Vickal tak menyangkal, ia memilih diam daripada percakapan berubah menjadi pertengkaran malam itu. "Tidurlah, jangan bermain game terus. Saya akan membawamu pulang kampung besok."

"Kenapa? Apakah aku harus menurut padamu?" Anggun menyangkal, ia pura-pura tertawa tanpa menghentikan kebiasaannya bermain game.

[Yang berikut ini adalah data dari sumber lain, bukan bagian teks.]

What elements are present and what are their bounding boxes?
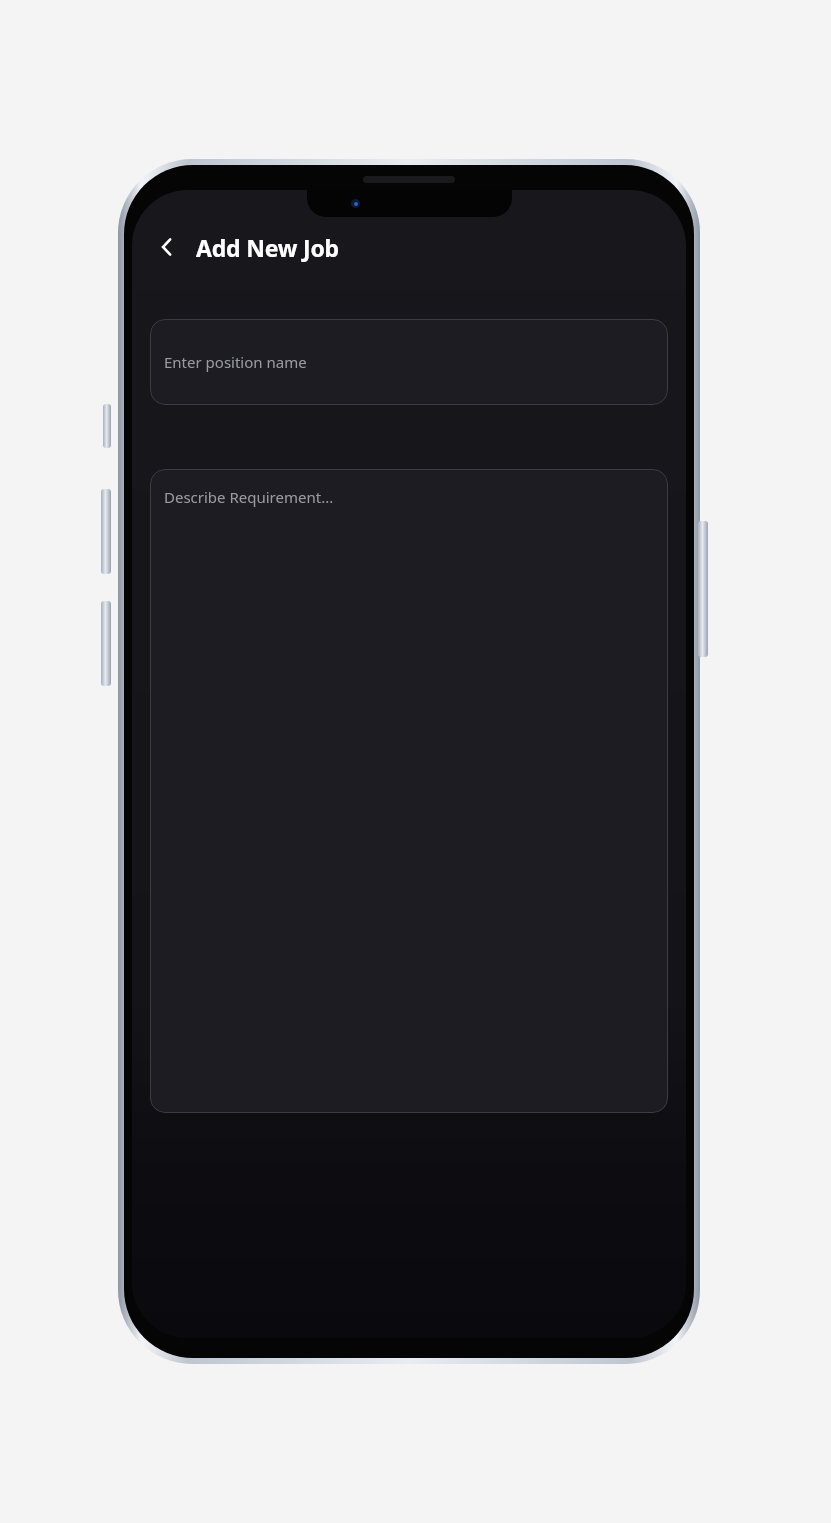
staticText: Describe Requirement... [164,487,334,507]
button[interactable]: Enter position name [150,319,668,405]
staticText: Add New Job [196,232,339,263]
staticText: Enter position name [164,352,307,372]
button[interactable]: Back [146,226,188,268]
button[interactable]: Describe Requirement... [150,469,668,1113]
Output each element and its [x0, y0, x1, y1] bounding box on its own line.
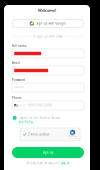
staticText: Sign up with Google	[36, 22, 66, 25]
button[interactable]: Sign up with Google	[12, 19, 84, 28]
staticText: Privacy - Terms	[67, 137, 78, 139]
staticText: +1 (999) 000-0000	[23, 104, 52, 107]
staticText: ✓	[14, 116, 16, 119]
staticText: Welcome!	[38, 8, 56, 13]
staticText: and Policy	[19, 120, 33, 124]
staticText: or sign up with email	[33, 35, 63, 38]
button[interactable]: Already have an account?	[12, 162, 84, 165]
staticText: Sign up	[42, 151, 54, 154]
staticText: ••••••••••	[14, 86, 24, 89]
staticText: reCAPTCHA	[68, 135, 77, 137]
staticText: Password	[12, 78, 25, 82]
button[interactable]: Sign up	[12, 147, 84, 158]
staticText: Already have an account?	[26, 162, 59, 165]
staticText: Email	[12, 61, 20, 65]
button[interactable]: ✓	[13, 116, 85, 124]
staticText: Log in	[61, 162, 70, 165]
staticText: I agree to the Terms of Service	[19, 116, 61, 120]
staticText: Phone	[12, 96, 22, 100]
staticText: Full name	[12, 44, 27, 48]
staticText: I'm not a robot	[28, 133, 49, 136]
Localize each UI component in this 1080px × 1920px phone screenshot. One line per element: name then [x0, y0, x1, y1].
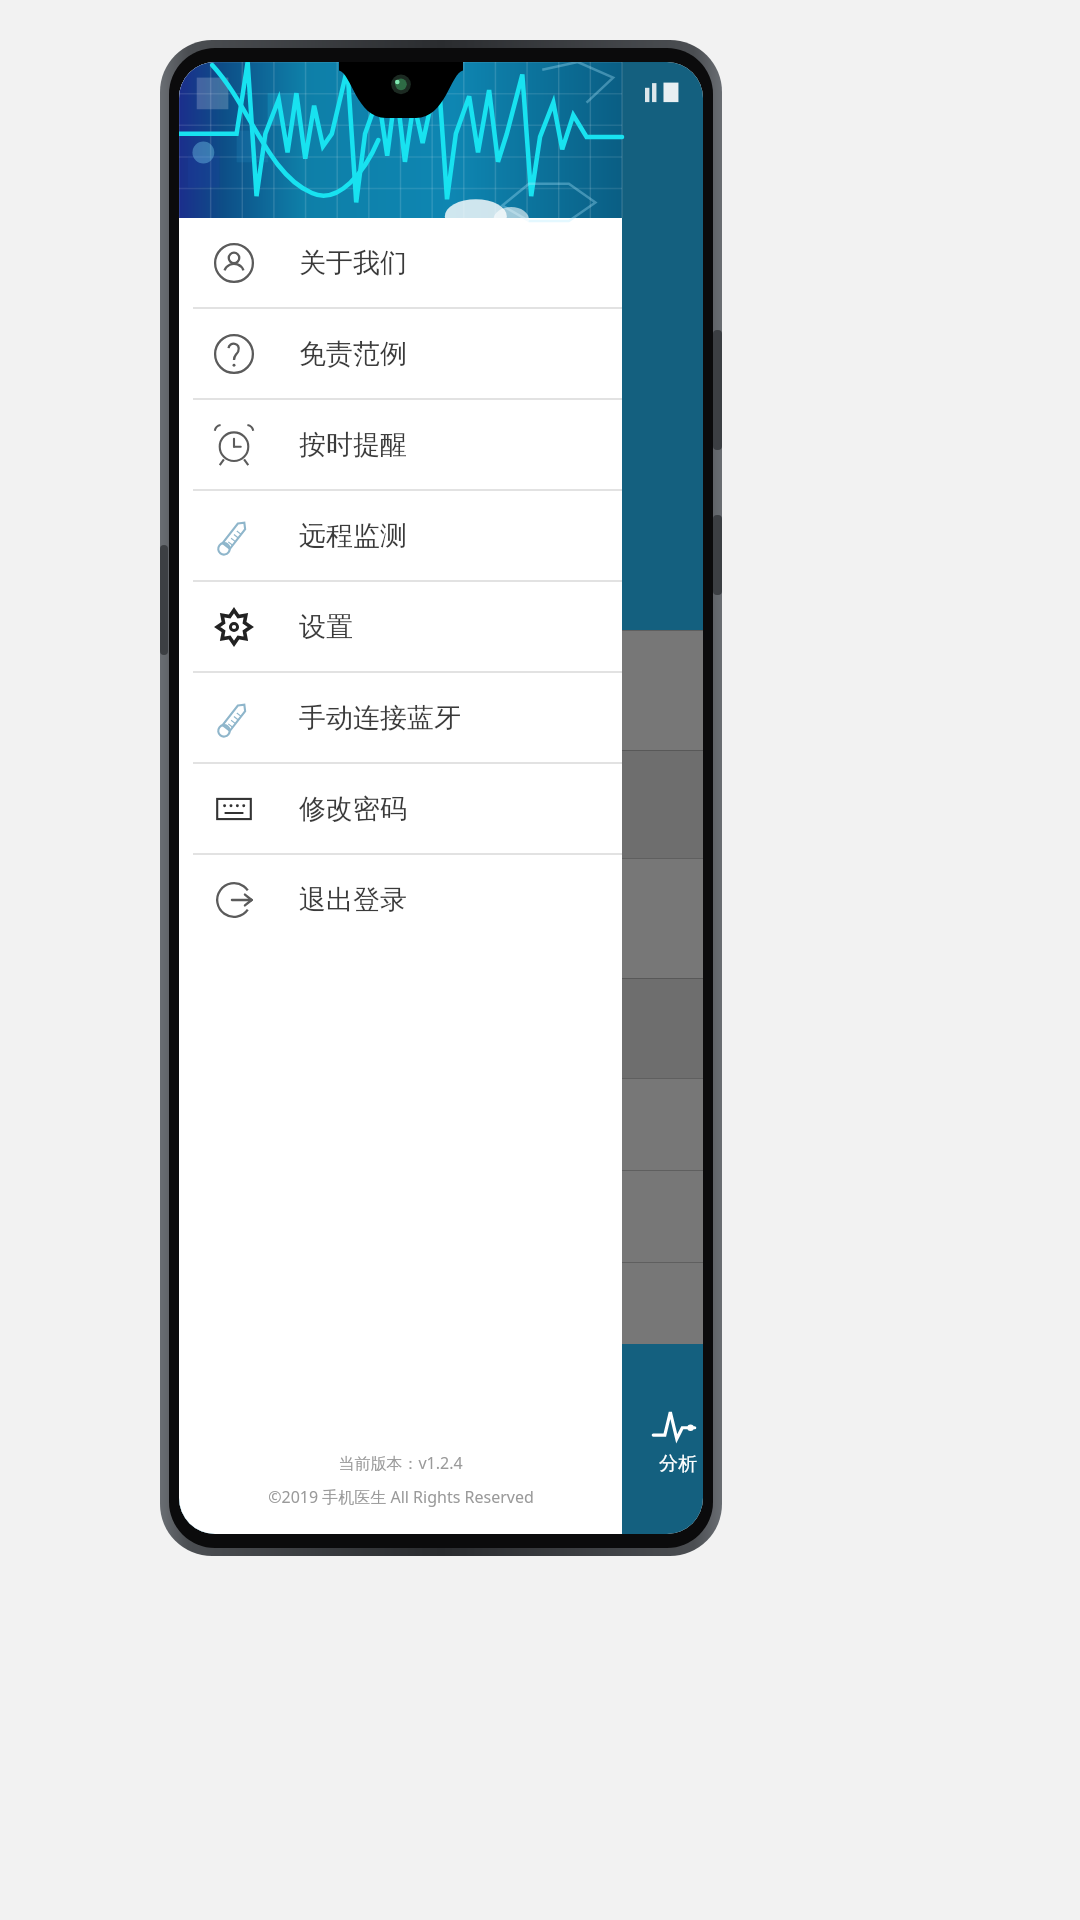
- button[interactable]: 设置: [179, 582, 622, 671]
- staticText: 修改密码: [299, 792, 407, 826]
- button[interactable]: 按时提醒: [179, 400, 622, 489]
- staticText: 当前版本：v1.2.4: [338, 1452, 463, 1474]
- staticText: 分析: [659, 1452, 697, 1476]
- staticText: 设置: [299, 610, 353, 644]
- staticText: 免责范例: [299, 337, 407, 371]
- button[interactable]: 免责范例: [179, 309, 622, 398]
- staticText: 按时提醒: [299, 428, 407, 462]
- button[interactable]: 退出登录: [179, 855, 622, 944]
- button[interactable]: 远程监测: [179, 491, 622, 580]
- staticText: 手动连接蓝牙: [299, 701, 461, 735]
- staticText: ©2019 手机医生 All Rights Reserved: [268, 1486, 534, 1508]
- staticText: 远程监测: [299, 519, 407, 553]
- staticText: 退出登录: [299, 883, 407, 917]
- button[interactable]: 修改密码: [179, 764, 622, 853]
- button[interactable]: 关于我们: [179, 218, 622, 307]
- staticText: 关于我们: [299, 246, 407, 280]
- button[interactable]: 手动连接蓝牙: [179, 673, 622, 762]
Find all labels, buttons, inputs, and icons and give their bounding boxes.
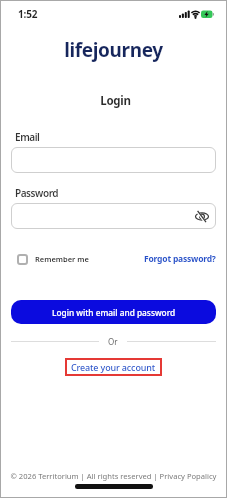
button[interactable]: Login with email and password — [11, 300, 216, 324]
staticText: Login — [2, 93, 227, 109]
staticText: lifejourney — [0, 37, 227, 63]
staticText: Remember me — [35, 254, 89, 264]
button[interactable]: Create your account — [65, 358, 162, 376]
button[interactable]: Forgot password? — [144, 253, 216, 265]
staticText: Password — [15, 186, 59, 200]
staticText: Email — [15, 130, 40, 144]
button[interactable] — [11, 203, 216, 229]
staticText: Login with email and password — [52, 307, 176, 318]
button[interactable] — [17, 254, 28, 265]
staticText: © 2026 Territorium | All rights reserved… — [0, 471, 227, 481]
button[interactable] — [11, 147, 216, 173]
staticText: Create your account — [71, 361, 156, 373]
staticText: Or — [108, 336, 118, 347]
staticText: 1:52 — [18, 7, 38, 21]
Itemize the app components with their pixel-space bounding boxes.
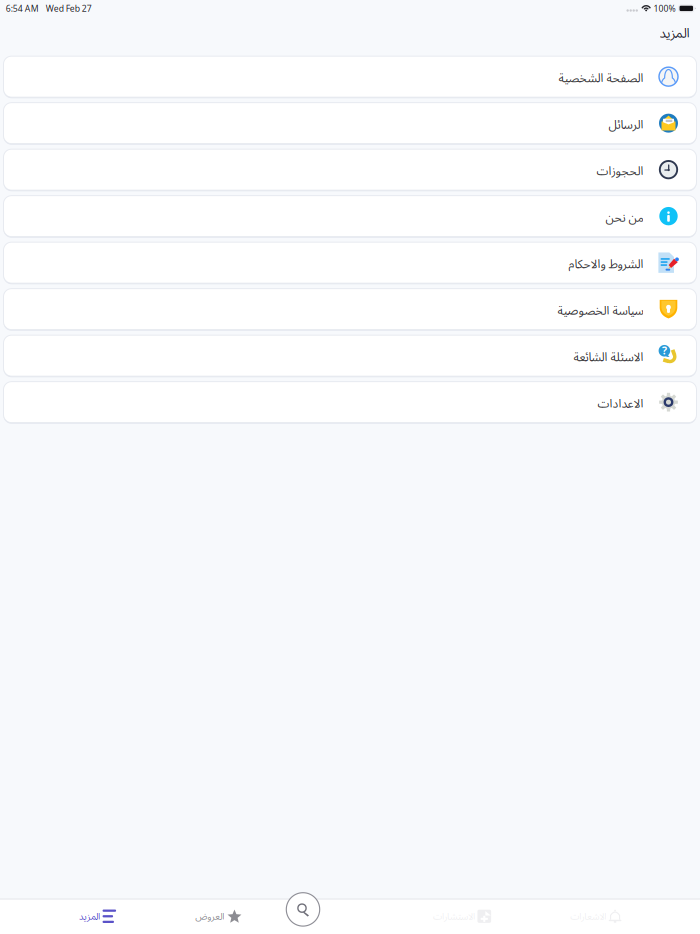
staticText: الاشعارات [570, 910, 606, 923]
button[interactable]: الاستشارات [432, 898, 491, 934]
staticText: الاسئلة الشائعة [573, 348, 643, 365]
button[interactable]: الاشعارات [570, 898, 621, 934]
staticText: الاستشارات [432, 910, 474, 923]
staticText: العروض [195, 910, 224, 923]
staticText: Wed Feb 27 [46, 2, 92, 14]
staticText: 6:54 AM [6, 2, 39, 14]
staticText: المزيد [659, 24, 689, 42]
button[interactable]: سياسة الخصوصية [4, 289, 696, 330]
staticText: الرسائل [608, 116, 643, 132]
staticText: ? [662, 343, 667, 358]
staticText: الصفحة الشخصية [558, 69, 643, 86]
button[interactable]: الشروط والاحكام [4, 242, 696, 283]
button[interactable]: الاعدادات [4, 382, 696, 423]
staticText: الشروط والاحكام [568, 255, 643, 272]
staticText: المزيد [79, 910, 100, 923]
button[interactable]: الصفحة الشخصية [4, 56, 696, 97]
staticText: 100% [654, 2, 676, 14]
button[interactable]: الاسئلة الشائعة [4, 335, 696, 376]
button[interactable]: Search [286, 892, 320, 926]
staticText: الاعدادات [597, 395, 643, 411]
button[interactable]: من نحن [4, 196, 696, 237]
button[interactable]: الحجوزات [4, 149, 696, 190]
staticText: من نحن [605, 209, 643, 225]
button[interactable]: المزيد [79, 898, 116, 934]
button[interactable]: الرسائل [4, 103, 696, 144]
staticText: سياسة الخصوصية [557, 302, 643, 318]
button[interactable]: العروض [195, 898, 242, 934]
staticText: الحجوزات [596, 162, 643, 179]
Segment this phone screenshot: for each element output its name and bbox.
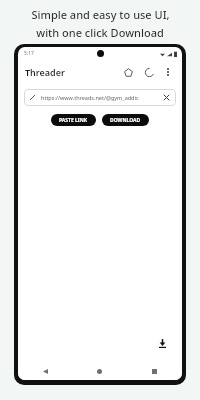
staticText: DOWNLOAD <box>110 117 141 124</box>
button[interactable]: Favorites <box>120 64 136 80</box>
button[interactable]: Dark mode <box>141 64 157 80</box>
button[interactable]: PASTE LINK <box>51 114 96 126</box>
button[interactable]: Back <box>18 363 72 380</box>
button[interactable]: Recent apps <box>127 363 182 380</box>
button[interactable]: https://www.threads.net/@gym_addic <box>24 89 176 106</box>
button[interactable]: Home <box>72 363 127 380</box>
staticText: 5:17 <box>24 50 34 57</box>
button[interactable]: Download <box>150 331 174 355</box>
staticText: https://www.threads.net/@gym_addic <box>41 94 159 101</box>
staticText: Simple and easy to use UI, <box>31 7 170 22</box>
button[interactable]: Clear <box>162 93 171 102</box>
button[interactable]: More options <box>161 65 175 79</box>
staticText: with one click Download <box>36 25 164 40</box>
staticText: Threader <box>25 66 65 78</box>
button[interactable]: DOWNLOAD <box>102 114 149 126</box>
staticText: PASTE LINK <box>59 117 88 124</box>
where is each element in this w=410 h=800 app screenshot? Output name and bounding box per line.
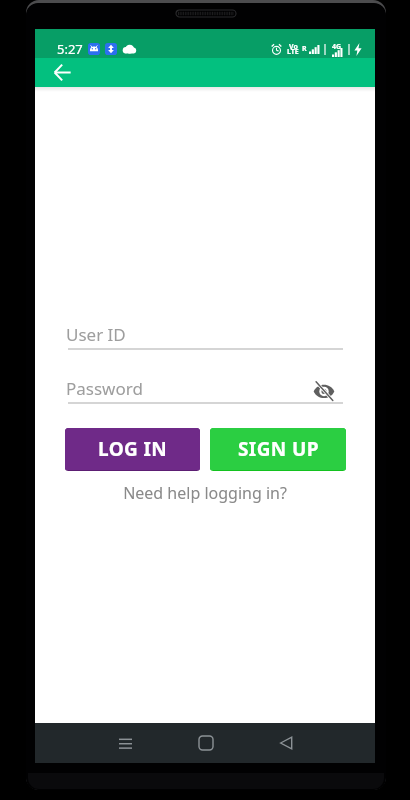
button[interactable]: SIGN UP <box>210 428 346 470</box>
button[interactable]: Back <box>47 58 77 87</box>
button[interactable]: Need help logging in? <box>123 482 287 504</box>
staticText: 4G <box>332 42 342 52</box>
button[interactable]: Recent apps <box>105 723 145 763</box>
button[interactable]: Home <box>186 723 226 763</box>
staticText: User ID <box>66 323 126 346</box>
button[interactable]: LOG IN <box>65 428 200 470</box>
staticText: SIGN UP <box>238 436 319 462</box>
staticText: R <box>302 44 307 54</box>
staticText: 5:27 <box>57 40 83 58</box>
staticText: Vo <box>289 42 298 52</box>
button[interactable]: Show password <box>311 378 337 404</box>
staticText: Password <box>66 377 143 400</box>
staticText: LOG IN <box>98 436 168 462</box>
staticText: LTE <box>287 47 299 57</box>
button[interactable]: Back <box>266 723 306 763</box>
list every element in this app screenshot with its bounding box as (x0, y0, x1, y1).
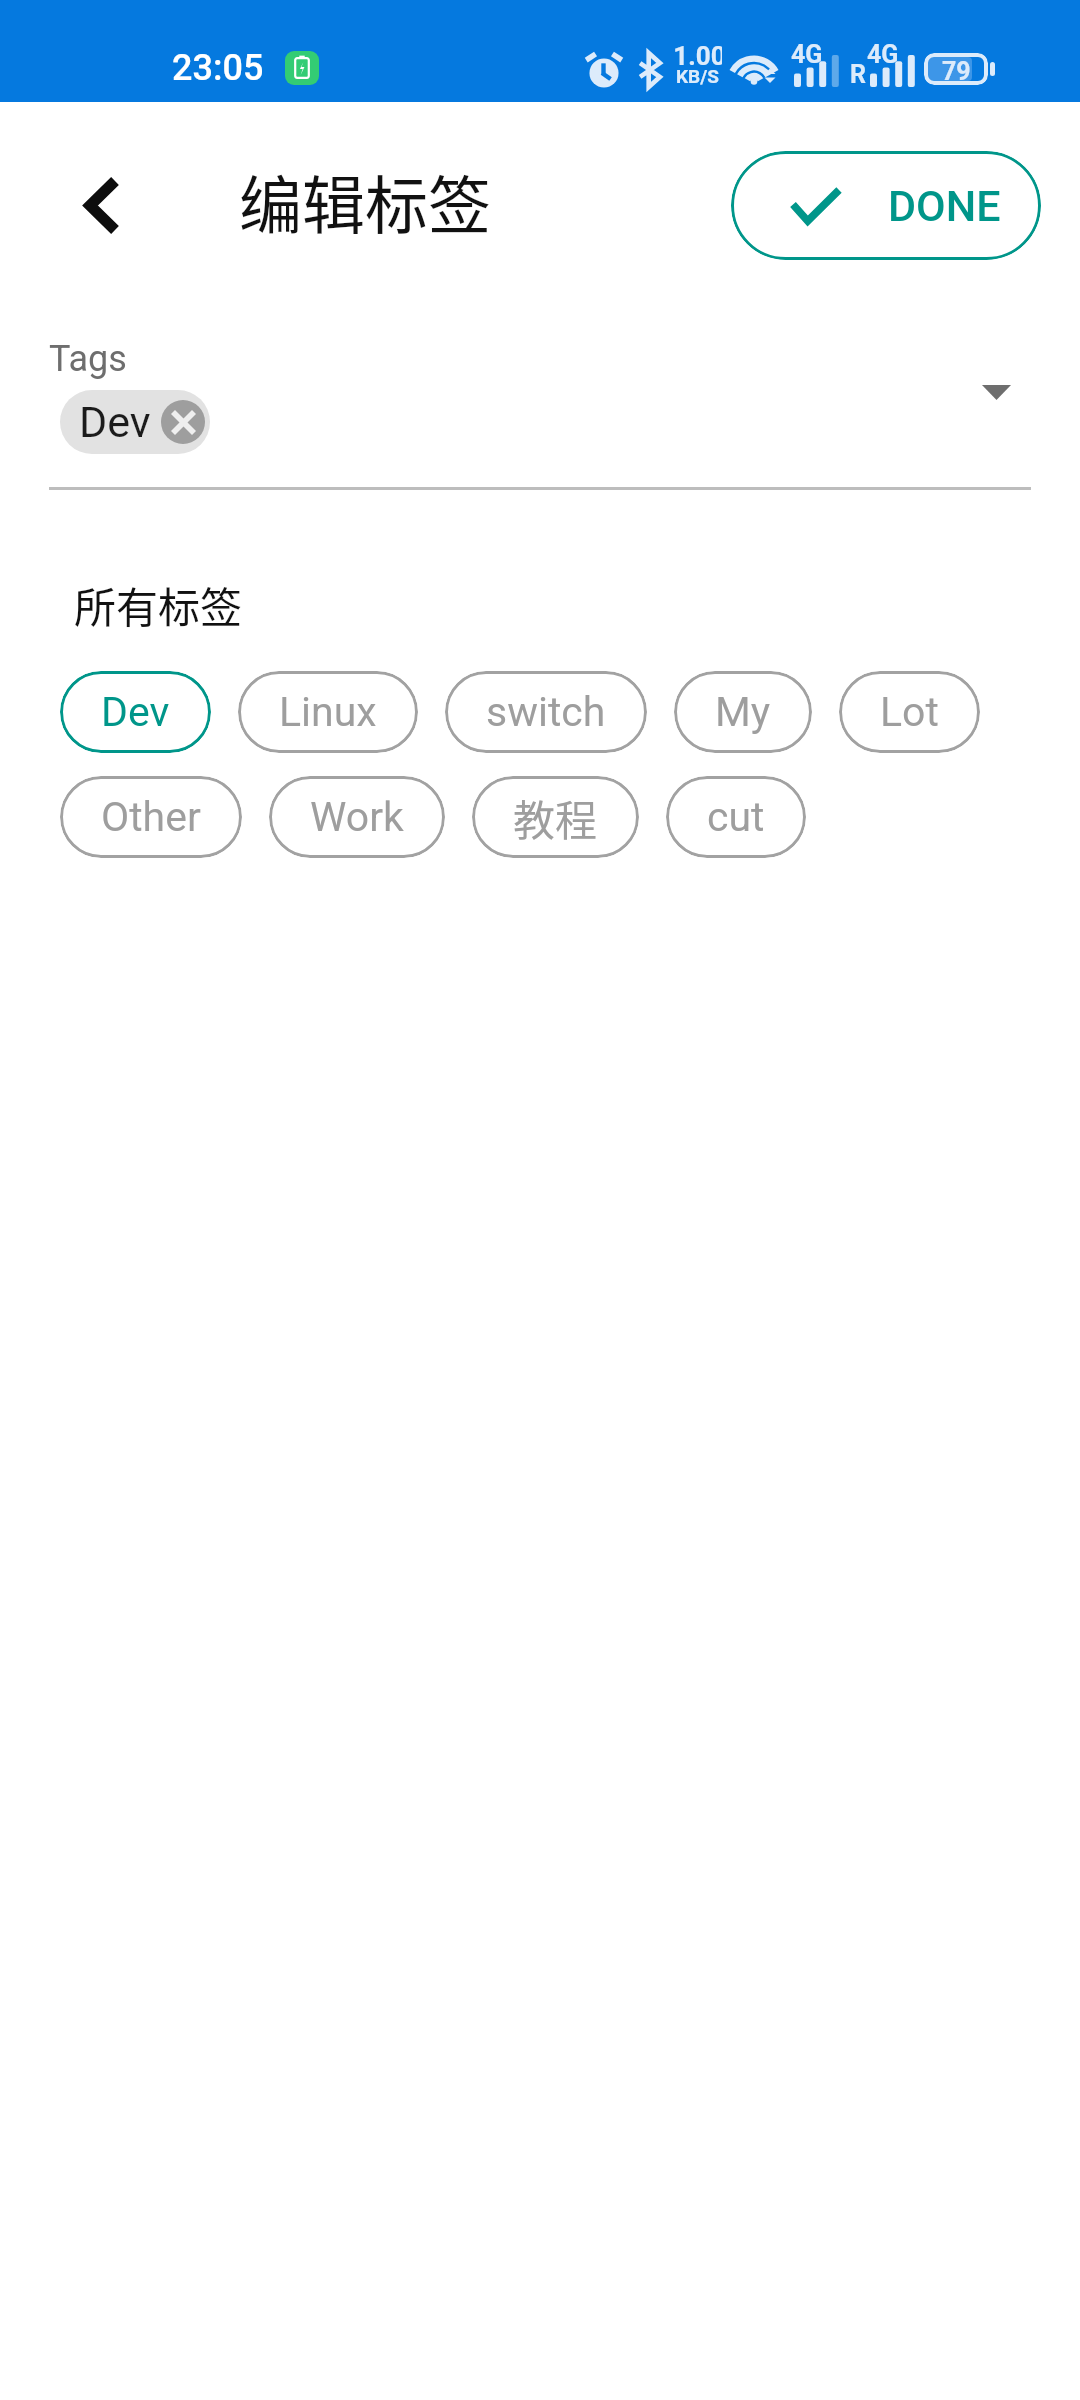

Vickal menatap Anggun sesaat, ia menarik napas dalam-dalam. Sepertinya kesabarannya akan diuji mulai sekarang, pria itu meletakkan cangkirnya di meja lalu beranjak berdiri. Perlahan ia berjalan mendekati ranjang, tanpa rasa malu Vickal menghempaskan diri di samping Anggun. Tentu saja Anggun berteriak kalap mendapati pria asing berada diatas ranjang bersama dirinya.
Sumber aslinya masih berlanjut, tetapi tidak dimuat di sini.